**TRY IT:** Scan the lines below for the string "tésztát" and copy every one that has it.

**Collected data:**
►

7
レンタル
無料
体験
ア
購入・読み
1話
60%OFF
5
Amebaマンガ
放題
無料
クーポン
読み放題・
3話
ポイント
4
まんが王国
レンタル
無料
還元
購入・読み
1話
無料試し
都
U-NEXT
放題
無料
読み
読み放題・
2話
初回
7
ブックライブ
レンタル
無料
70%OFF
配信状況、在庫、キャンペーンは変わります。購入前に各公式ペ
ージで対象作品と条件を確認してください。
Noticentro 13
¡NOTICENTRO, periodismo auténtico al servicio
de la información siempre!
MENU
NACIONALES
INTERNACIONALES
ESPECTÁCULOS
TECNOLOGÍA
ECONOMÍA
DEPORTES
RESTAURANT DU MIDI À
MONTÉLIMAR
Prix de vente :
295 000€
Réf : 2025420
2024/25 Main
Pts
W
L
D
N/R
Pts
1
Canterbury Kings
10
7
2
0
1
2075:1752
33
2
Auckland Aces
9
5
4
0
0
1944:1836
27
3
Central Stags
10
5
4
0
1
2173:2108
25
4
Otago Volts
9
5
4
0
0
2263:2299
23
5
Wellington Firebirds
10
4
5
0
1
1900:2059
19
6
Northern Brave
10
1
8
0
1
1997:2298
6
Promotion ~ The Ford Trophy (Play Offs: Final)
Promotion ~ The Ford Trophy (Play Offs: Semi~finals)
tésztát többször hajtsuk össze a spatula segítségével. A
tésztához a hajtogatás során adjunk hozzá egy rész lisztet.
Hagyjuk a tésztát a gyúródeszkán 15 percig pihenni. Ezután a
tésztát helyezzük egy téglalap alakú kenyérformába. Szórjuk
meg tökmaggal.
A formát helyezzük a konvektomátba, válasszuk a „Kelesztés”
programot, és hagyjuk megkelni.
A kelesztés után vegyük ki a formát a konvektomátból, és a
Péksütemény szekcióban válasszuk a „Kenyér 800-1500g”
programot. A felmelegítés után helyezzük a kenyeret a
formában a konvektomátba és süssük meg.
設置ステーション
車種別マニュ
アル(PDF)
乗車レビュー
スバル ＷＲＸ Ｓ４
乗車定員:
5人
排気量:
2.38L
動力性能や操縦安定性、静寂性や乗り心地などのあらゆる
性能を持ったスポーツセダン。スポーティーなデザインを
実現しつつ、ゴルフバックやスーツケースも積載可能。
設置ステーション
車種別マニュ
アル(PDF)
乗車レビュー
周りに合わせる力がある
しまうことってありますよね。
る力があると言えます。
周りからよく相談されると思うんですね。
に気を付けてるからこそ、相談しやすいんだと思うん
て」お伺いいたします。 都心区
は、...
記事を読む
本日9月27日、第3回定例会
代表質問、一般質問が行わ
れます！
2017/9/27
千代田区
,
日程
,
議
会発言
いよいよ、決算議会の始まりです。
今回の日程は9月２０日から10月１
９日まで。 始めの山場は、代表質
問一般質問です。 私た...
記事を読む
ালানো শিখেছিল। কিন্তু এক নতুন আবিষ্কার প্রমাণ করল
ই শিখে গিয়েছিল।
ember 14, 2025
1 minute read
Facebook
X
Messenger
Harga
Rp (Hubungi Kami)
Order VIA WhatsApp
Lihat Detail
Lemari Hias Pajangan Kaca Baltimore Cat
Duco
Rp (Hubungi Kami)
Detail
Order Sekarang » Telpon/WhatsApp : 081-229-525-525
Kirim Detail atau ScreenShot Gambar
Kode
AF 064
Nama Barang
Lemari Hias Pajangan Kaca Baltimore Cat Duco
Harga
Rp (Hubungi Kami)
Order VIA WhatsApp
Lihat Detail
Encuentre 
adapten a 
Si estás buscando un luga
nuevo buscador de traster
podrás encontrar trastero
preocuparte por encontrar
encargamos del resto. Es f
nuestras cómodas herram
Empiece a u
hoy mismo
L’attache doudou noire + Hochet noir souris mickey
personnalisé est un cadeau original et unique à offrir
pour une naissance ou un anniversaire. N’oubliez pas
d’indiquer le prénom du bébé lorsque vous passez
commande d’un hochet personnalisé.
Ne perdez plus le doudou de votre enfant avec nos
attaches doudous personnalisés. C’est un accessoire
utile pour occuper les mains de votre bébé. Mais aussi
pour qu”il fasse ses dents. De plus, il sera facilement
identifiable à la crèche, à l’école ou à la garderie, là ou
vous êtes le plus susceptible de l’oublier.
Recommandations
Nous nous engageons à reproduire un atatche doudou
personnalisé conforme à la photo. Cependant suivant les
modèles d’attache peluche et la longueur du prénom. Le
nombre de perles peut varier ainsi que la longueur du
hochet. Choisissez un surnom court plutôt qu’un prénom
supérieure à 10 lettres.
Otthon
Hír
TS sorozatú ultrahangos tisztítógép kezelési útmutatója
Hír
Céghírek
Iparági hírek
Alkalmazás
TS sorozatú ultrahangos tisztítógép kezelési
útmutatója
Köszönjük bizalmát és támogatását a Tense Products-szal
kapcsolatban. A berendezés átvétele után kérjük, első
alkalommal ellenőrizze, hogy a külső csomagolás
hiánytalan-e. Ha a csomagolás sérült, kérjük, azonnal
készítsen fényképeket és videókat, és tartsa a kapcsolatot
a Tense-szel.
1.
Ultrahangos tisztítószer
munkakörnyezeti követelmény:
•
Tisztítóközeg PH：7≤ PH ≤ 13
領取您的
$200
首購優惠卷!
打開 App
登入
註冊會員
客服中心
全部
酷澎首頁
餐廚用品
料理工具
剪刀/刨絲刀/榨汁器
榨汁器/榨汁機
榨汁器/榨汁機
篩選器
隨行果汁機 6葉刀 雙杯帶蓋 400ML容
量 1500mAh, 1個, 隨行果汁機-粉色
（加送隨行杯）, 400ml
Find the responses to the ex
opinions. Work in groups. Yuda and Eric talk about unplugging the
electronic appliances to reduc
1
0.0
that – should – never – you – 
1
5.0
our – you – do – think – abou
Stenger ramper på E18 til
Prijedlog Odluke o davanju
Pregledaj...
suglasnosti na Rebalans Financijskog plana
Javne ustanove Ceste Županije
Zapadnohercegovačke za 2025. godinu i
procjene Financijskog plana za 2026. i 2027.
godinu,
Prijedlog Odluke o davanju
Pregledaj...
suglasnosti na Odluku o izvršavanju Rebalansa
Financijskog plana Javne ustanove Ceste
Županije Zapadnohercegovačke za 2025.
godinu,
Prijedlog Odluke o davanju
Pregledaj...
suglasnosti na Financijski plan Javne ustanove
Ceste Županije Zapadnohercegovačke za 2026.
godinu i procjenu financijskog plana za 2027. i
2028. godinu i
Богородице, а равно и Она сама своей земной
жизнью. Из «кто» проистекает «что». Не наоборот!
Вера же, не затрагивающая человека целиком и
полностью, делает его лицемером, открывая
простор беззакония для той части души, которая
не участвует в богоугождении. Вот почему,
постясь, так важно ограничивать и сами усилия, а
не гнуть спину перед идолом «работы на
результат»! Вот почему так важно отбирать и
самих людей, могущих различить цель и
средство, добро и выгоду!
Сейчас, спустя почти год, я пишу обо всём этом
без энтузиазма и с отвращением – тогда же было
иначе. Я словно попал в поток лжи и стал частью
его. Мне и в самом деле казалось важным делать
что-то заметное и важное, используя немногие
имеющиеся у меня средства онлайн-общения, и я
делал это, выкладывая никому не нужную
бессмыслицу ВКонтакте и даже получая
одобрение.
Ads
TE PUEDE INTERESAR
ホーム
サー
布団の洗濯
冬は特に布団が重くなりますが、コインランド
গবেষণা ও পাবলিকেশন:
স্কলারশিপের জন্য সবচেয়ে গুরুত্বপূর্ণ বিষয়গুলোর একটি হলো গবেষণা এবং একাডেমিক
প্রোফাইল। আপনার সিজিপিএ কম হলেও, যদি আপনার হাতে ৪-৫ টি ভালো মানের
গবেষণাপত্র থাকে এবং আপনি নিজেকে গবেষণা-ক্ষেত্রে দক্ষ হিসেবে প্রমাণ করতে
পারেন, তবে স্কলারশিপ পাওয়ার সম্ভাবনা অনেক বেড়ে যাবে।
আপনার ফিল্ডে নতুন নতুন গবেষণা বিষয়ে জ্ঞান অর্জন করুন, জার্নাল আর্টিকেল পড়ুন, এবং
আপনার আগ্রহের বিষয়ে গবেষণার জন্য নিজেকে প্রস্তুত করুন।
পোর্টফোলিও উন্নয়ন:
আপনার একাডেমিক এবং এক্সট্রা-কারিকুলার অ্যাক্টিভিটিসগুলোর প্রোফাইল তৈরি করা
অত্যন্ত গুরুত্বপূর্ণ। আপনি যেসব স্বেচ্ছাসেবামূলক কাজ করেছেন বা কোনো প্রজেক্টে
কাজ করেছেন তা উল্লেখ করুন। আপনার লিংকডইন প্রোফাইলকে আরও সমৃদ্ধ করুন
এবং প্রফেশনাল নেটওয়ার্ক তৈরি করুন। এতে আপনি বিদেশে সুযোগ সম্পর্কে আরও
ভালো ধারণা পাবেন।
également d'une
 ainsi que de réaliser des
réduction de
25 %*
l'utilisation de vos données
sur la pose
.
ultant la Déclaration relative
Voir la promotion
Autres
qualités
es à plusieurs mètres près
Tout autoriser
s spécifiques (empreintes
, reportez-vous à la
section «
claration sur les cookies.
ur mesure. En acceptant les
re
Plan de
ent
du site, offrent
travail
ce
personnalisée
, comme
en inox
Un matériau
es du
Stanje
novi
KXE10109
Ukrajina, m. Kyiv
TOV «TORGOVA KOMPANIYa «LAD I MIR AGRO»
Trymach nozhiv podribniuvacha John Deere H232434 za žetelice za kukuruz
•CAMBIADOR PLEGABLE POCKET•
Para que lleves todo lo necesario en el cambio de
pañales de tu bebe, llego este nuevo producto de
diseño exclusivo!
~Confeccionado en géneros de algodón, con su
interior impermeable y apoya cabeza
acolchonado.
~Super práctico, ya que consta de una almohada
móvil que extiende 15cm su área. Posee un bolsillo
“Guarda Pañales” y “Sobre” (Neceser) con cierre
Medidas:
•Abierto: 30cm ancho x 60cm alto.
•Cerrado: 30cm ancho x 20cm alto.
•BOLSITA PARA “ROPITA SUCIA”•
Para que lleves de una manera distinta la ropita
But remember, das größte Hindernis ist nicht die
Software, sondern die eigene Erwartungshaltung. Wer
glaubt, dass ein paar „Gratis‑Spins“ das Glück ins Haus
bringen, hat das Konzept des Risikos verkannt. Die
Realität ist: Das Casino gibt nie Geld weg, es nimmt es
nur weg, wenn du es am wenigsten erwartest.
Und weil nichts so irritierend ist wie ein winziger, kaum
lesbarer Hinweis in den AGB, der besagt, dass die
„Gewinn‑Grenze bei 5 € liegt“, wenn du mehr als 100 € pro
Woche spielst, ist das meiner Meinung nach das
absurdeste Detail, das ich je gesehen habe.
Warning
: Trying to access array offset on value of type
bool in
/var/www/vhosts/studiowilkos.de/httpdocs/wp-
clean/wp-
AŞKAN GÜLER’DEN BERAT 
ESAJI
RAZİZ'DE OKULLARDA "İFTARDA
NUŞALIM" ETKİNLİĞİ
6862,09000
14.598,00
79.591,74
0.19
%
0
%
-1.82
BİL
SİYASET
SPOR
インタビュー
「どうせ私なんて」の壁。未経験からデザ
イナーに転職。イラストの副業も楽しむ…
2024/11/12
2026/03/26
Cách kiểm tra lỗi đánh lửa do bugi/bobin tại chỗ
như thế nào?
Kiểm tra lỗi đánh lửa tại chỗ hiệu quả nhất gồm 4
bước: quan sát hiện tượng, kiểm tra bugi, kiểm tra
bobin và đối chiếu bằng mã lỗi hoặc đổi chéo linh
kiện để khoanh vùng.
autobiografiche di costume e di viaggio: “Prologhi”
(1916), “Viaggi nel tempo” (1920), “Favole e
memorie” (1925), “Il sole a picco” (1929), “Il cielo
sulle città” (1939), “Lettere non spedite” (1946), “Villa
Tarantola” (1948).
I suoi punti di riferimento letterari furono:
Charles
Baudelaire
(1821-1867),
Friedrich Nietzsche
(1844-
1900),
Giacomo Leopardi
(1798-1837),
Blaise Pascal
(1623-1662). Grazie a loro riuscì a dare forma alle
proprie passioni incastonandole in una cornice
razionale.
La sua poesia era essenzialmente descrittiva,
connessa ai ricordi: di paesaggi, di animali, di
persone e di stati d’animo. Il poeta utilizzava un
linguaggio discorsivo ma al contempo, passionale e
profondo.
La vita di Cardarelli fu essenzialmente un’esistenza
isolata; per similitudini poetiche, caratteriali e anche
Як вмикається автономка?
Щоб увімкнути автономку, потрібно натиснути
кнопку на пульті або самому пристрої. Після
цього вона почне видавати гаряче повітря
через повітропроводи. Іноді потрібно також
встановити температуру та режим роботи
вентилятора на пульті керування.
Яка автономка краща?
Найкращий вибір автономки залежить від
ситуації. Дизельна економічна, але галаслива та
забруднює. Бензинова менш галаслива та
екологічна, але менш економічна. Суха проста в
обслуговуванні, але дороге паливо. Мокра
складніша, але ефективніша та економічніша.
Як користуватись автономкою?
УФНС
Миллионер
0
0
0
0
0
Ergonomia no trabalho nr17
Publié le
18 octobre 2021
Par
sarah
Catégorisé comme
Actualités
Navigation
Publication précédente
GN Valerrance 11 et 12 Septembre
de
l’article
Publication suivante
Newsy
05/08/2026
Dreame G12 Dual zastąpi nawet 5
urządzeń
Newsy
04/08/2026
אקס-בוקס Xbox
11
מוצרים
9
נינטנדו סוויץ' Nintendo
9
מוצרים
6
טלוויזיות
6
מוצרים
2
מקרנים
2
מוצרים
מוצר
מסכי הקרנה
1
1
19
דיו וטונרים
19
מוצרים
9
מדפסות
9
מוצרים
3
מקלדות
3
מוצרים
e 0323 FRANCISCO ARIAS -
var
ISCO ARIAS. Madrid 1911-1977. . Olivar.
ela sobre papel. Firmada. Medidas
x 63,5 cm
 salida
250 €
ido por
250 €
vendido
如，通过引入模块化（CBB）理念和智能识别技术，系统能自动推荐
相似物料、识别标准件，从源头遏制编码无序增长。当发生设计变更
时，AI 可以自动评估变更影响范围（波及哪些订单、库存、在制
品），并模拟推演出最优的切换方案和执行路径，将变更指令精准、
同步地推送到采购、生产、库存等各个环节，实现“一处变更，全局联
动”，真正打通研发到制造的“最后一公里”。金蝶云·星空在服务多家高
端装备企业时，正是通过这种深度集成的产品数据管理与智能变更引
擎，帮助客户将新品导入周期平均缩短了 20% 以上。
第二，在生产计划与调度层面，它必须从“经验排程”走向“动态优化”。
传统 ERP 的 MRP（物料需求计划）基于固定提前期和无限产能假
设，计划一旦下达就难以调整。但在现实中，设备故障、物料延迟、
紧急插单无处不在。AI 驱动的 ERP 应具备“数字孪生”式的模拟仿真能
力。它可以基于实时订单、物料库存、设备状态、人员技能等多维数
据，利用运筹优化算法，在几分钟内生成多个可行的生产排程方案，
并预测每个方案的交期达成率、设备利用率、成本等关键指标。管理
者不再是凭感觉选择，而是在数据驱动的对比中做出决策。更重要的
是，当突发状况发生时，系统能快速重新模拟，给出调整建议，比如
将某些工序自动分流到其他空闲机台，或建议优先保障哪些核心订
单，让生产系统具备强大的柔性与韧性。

◄

**ANSWER BOX:**
tésztát többször hajtsuk össze a spatula segítségével. A
Hagyjuk a tésztát a gyúródeszkán 15 percig pihenni. Ezután a
tésztát helyezzük egy téglalap alakú kenyérformába. Szórjuk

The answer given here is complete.